**TASK TO COMPLETE**
Restate every line below word for word, but drop each picture.

[Extracted page text data]
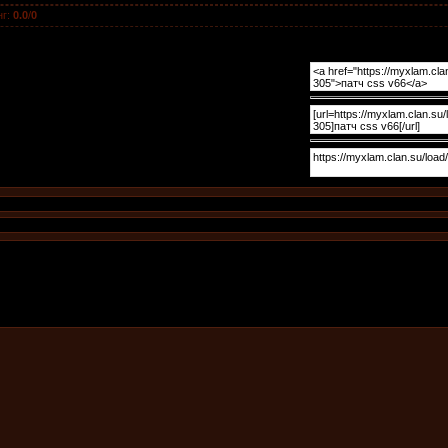
нг
:
0.0
/
0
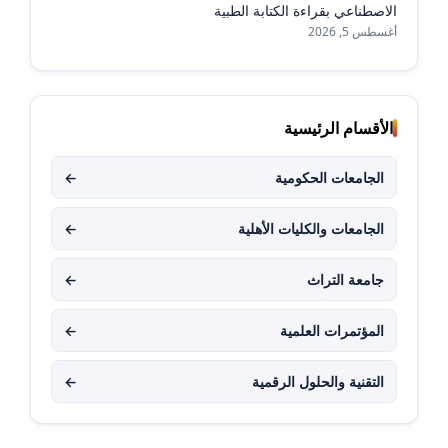
الاصطناعي بقراءة الكتابة الطبية
أغسطس 5, 2026
الأقسام الرئيسية
الجامعات الحكومية
←
الجامعات والكليات الأهلية
←
جامعة التراث
←
المؤتمرات العلمية
←
التقنية والحلول الرقمية
←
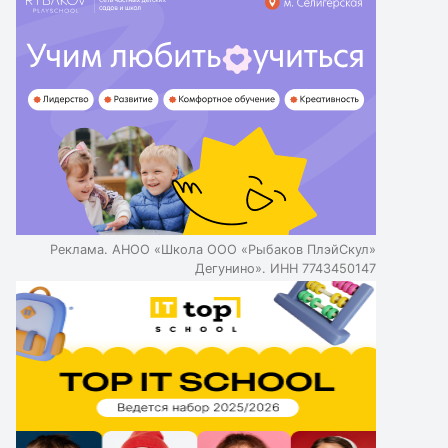
Реклама. АНОО «Школа ООО «Рыбаков ПлэйСкул»
Дегунино». ИНН 7743450147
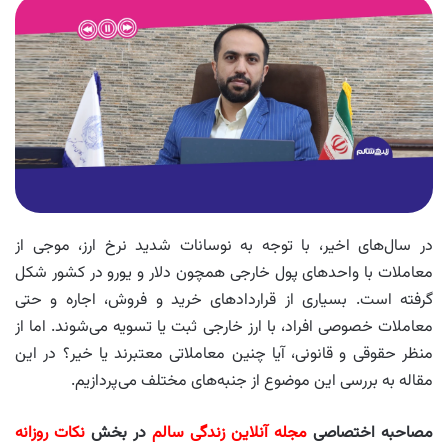
در سال‌های اخیر، با توجه به نوسانات شدید نرخ ارز، موجی از
معاملات با واحدهای پول خارجی همچون دلار و یورو در کشور شکل
گرفته است. بسیاری از قراردادهای خرید و فروش، اجاره و حتی
معاملات خصوصی افراد، با ارز خارجی ثبت یا تسویه می‌شوند. اما از
منظر حقوقی و قانونی، آیا چنین معاملاتی معتبرند یا خیر؟ در این
مقاله به بررسی این موضوع از جنبه‌های مختلف می‌پردازیم.
مصاحبه اختصاصی
مجله آنلاین زندگی سالم
در بخش
نکات روزانه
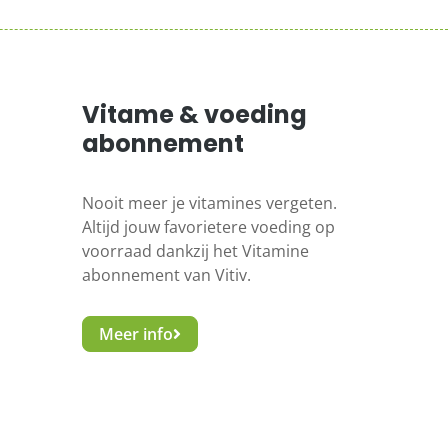
Vitame & voeding
abonnement
Nooit meer je vitamines vergeten.
Altijd jouw favorietere voeding op
voorraad dankzij het Vitamine
abonnement van Vitiv.
Meer info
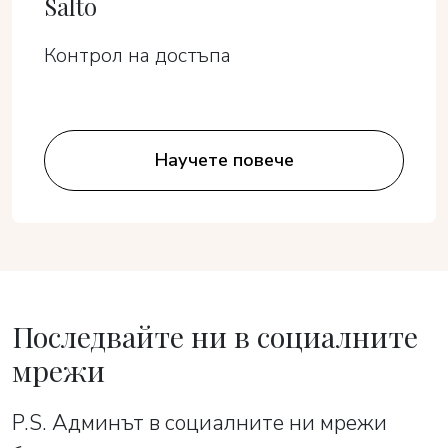
Salto
Контрол на достъпа
Научете повече
Последвайте ни в социалните
мрежи
P.S. Админът в социалните ни мрежи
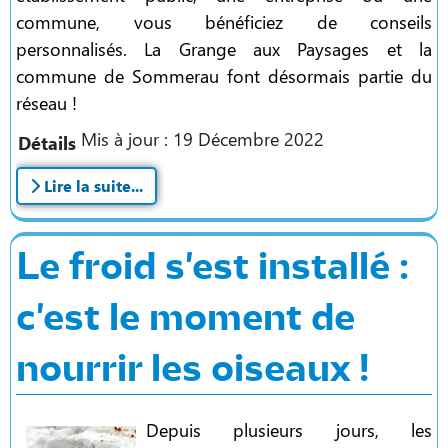
commune, vous bénéficiez de conseils
personnalisés. La Grange aux Paysages et la
commune de Sommerau font désormais partie du
réseau !
Mis à jour : 19 Décembre 2022
Détails
Lire la suite...
Le froid s'est installé :
c'est le moment de
nourrir les oiseaux !
Depuis plusieurs jours, les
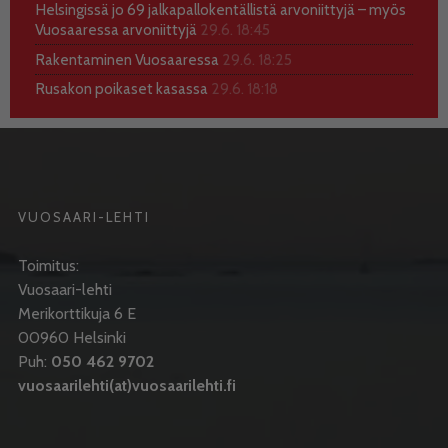
Helsingissä jo 69 jalkapallokentällistä arvoniittyjä – myös
Vuosaaressa arvoniittyjä
29.6. 18:45
Rakentaminen Vuosaaressa
29.6. 18:25
Rusakon poikaset kasassa
29.6. 18:18
VUOSAARI-LEHTI
Toimitus:
Vuosaari-lehti
Merikorttikuja 6 E
00960 Helsinki
Puh:
050 462 9702
vuosaarilehti(at)vuosaarilehti.fi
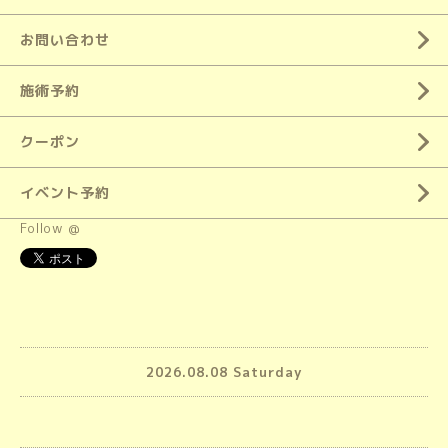
お問い合わせ
施術予約
クーポン
イベント予約
Follow @
2026.08.08 Saturday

**EXERCISE OUTPUT**
нг
:
0.0
/
0
الاصطناعي بقراءة الكتابة الطبية
أغسطس 5, 2026
الأقسام الرئيسية
الجامعات الحكومية
←
الجامعات والكليات الأهلية
←
جامعة التراث
←
المؤتمرات العلمية
←
التقنية والحلول الرقمية
←
Реклама. АНОО «Школа ООО «Рыбаков ПлэйСкул»
Дегунино». ИНН 7743450147
در سال‌های اخیر، با توجه به نوسانات شدید نرخ ارز، موجی از
معاملات با واحدهای پول خارجی همچون دلار و یورو در کشور شکل
گرفته است. بسیاری از قراردادهای خرید و فروش، اجاره و حتی
معاملات خصوصی افراد، با ارز خارجی ثبت یا تسویه می‌شوند. اما از
منظر حقوقی و قانونی، آیا چنین معاملاتی معتبرند یا خیر؟ در این
مقاله به بررسی این موضوع از جنبه‌های مختلف می‌پردازیم.
مصاحبه اختصاصی
مجله آنلاین زندگی سالم
در بخش
نکات روزانه
Vitame & voeding
abonnement
Nooit meer je vitamines vergeten.
Altijd jouw favorietere voeding op
voorraad dankzij het Vitamine
abonnement van Vitiv.
Meer info
Salto
Контрол на достъпа
Научете повече
Последвайте ни в социалните
мрежи
P.S. Админът в социалните ни мрежи
commune, vous bénéficiez de conseils
personnalisés. La Grange aux Paysages et la
commune de Sommerau font désormais partie du
réseau !
Mis à jour : 19 Décembre 2022
Détails
Lire la suite...
Le froid s'est installé :
c'est le moment de
nourrir les oiseaux !
Depuis plusieurs jours, les
Helsingissä jo 69 jalkapallokentällistä arvoniittyjä – myös
Vuosaaressa arvoniittyjä
29.6. 18:45
Rakentaminen Vuosaaressa
29.6. 18:25
Rusakon poikaset kasassa
29.6. 18:18
VUOSAARI-LEHTI
Toimitus:
Vuosaari-lehti
Merikorttikuja 6 E
00960 Helsinki
Puh:
050 462 9702
vuosaarilehti(at)vuosaarilehti.fi
お問い合わせ
施術予約
クーポン
イベント予約
Follow @
2026.08.08 Saturday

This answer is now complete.